The casino boss, who was ousted from the Tiger Resort board last summer, seeks reversal of recent DoJ ruling that recommended fraud charges
Kazuo Okada and his legal team have filed a motion in the Philippines seeking to have the country’s Department of Justice (DoJ) reconsider a recent ruling recommending fraud charges against the Japanese businessman.
The DoJ issued its ruling earlier this month, siding with Tiger Resort, Leisure and Entertainment Inc. that Mr. Okada allegedly misappropriated more than $3 million from the latter company. Tiger Resort is the owner of Okada Manila, an integrated casino resort in which the Japanese tycoon had invested more than $2 billion.
Philippine news outlet the Manila Standard reports that Mr. Okada and his lawyers seek reversal of the DoJ decision. They said in a 14-page motion that the Department’s ruling from earlier this month ignored crucial evidence that proved the contested amount of money was received by the businessman as salaries.
The motion further clarified that Mr. Okada earned lawfully the amount of $3,158,835.63 in the form of salaries for the months of April and May 2017 and a consultancy fee for 2017 as CEO and consultant of Tiger Resort.
Tiger Resort is a subsidiary of Japanese pachinko manufacturer Universal Entertainment Corp. Mr. Okada founded the gaming group more than five decades ago. Last year, the embattled businessman was forced out of the board of Universal and was then removed from Tiger Resort for allegedly misappropriating funds without the approval of board members. He was subsequently ousted from Okada Holdings Ltd., a Hong Kong-based company that owns more than two-thirds of Universal’s stock. Mr. Okada has filed legal action to regain control of Okada Holdings.
Lawfully Earned Money
Seeking to have the Philippine DoJ ruling reversed, Mr. Okada’s legal team has said in the recently filed motion that the contested amount of more than $3 million was earned lawfully by the businessman rather than being acquired by mistake or through fraud as Tiger Resort claimed.

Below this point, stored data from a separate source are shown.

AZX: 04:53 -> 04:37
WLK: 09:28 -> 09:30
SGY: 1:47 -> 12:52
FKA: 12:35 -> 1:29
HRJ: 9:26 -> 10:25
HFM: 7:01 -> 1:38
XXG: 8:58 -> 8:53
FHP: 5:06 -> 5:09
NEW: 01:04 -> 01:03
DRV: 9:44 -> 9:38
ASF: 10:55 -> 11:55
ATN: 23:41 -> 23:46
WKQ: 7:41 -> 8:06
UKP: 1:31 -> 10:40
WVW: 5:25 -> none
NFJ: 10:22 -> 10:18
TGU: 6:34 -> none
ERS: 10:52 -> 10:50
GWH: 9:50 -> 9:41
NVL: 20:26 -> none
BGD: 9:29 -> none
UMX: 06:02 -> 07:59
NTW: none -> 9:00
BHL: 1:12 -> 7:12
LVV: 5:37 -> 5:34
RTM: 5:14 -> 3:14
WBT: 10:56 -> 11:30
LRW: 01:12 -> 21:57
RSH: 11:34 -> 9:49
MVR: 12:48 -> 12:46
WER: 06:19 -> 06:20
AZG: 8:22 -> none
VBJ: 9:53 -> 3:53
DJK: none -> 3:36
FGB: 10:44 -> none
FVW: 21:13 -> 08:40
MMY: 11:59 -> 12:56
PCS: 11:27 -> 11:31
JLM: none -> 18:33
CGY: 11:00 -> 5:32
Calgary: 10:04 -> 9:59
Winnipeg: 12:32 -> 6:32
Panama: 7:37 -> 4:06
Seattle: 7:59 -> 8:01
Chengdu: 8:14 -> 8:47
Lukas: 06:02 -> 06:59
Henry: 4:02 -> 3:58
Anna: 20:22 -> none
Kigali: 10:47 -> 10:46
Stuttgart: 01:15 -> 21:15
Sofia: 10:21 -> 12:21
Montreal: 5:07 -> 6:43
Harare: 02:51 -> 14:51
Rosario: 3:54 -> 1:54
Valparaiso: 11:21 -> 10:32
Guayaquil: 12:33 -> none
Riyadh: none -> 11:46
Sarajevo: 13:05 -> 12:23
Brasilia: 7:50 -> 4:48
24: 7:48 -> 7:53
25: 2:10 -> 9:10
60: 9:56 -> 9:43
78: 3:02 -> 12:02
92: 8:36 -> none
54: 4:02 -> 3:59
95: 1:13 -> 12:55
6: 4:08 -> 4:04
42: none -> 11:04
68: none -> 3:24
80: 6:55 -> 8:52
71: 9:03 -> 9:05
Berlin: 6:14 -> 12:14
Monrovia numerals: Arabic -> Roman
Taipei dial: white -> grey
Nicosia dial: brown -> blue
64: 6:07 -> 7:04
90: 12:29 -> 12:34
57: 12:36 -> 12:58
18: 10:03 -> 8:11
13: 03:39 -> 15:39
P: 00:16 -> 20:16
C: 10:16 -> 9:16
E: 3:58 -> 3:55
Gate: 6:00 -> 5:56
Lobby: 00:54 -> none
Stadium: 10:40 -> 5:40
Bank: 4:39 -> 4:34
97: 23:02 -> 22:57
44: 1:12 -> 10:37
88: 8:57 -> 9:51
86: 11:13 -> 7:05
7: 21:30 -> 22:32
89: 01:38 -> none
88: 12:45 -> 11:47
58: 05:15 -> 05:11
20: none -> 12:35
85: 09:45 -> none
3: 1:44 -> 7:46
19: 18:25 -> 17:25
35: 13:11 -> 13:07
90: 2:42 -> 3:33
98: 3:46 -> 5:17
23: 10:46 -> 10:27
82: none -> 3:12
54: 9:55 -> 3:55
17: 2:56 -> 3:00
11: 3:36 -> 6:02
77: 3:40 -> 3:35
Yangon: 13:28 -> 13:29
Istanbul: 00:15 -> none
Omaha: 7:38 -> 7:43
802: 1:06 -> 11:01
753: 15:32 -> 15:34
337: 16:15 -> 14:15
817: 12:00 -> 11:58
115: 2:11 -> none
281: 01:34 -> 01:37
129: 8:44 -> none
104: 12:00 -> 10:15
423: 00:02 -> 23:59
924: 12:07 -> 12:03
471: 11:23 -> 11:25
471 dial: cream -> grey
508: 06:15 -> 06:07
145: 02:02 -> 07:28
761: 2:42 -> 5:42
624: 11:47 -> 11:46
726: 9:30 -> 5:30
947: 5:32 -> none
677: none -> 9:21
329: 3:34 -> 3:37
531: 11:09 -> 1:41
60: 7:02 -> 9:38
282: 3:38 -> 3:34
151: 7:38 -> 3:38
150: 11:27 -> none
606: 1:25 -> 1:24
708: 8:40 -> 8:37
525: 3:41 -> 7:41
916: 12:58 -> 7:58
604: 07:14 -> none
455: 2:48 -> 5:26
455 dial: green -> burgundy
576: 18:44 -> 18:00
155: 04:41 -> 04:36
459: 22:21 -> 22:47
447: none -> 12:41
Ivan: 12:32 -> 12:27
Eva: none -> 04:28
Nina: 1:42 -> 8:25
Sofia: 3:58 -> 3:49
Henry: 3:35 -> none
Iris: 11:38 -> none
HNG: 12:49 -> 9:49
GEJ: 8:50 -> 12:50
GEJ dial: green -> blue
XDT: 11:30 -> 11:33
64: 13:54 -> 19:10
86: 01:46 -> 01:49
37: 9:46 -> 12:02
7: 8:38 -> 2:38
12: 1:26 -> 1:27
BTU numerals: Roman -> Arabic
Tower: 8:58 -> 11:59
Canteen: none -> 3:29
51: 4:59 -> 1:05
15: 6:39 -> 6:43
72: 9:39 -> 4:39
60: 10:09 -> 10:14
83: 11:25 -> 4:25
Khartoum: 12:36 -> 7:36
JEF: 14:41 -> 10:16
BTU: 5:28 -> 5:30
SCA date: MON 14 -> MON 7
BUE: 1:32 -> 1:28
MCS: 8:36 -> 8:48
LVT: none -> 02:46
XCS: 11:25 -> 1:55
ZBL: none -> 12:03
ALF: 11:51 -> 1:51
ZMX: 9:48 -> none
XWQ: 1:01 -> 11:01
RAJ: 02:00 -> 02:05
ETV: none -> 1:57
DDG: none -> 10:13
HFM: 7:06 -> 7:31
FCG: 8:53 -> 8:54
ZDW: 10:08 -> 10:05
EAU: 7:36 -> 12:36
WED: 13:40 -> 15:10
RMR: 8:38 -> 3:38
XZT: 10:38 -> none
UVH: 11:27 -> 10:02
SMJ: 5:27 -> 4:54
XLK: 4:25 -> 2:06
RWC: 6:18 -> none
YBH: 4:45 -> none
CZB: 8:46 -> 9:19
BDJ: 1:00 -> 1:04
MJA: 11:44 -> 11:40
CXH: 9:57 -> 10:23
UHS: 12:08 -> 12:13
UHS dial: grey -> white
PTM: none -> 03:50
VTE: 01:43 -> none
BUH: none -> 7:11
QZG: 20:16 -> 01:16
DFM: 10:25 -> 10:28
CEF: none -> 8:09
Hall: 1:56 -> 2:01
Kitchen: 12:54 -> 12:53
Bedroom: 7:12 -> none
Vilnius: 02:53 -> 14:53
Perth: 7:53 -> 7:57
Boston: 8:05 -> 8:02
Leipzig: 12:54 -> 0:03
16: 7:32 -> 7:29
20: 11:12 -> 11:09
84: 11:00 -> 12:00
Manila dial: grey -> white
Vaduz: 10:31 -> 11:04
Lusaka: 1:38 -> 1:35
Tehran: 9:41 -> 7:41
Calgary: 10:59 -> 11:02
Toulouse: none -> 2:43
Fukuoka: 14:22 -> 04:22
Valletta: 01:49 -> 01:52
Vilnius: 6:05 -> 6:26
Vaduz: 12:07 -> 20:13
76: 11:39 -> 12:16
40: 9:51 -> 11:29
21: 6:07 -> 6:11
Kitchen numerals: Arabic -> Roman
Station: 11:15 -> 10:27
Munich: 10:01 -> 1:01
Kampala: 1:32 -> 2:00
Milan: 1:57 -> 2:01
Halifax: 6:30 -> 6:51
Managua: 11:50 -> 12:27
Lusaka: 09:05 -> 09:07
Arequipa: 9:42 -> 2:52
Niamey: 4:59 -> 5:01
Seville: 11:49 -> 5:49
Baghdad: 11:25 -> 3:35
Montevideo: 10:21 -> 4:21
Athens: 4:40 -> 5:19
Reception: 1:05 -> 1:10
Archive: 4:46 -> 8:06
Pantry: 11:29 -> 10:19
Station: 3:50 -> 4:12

The motion maintained that the amount represented a compensation for his services in 2017 and that that compensation was authorized by former Tiger Resort Chief Operating Officer Takahiro Usui. Mr. Usui had been authorized to sign agreements, including employment contracts, according to Mr. Okada’s latest filing. The DoJ ruling stated that Mr. Usui did not have the proper authorization to sign any documents without the board’s approval. According to news reports, the Department also recommended fraud charges against the former Tiger Resort COO.
Mr. Okada was appointed as CEO and consultant of Tiger Resort in April 2017. He has also filed a lawsuit against Tiger Resort in a bid to have his ouster from the casino company nullified.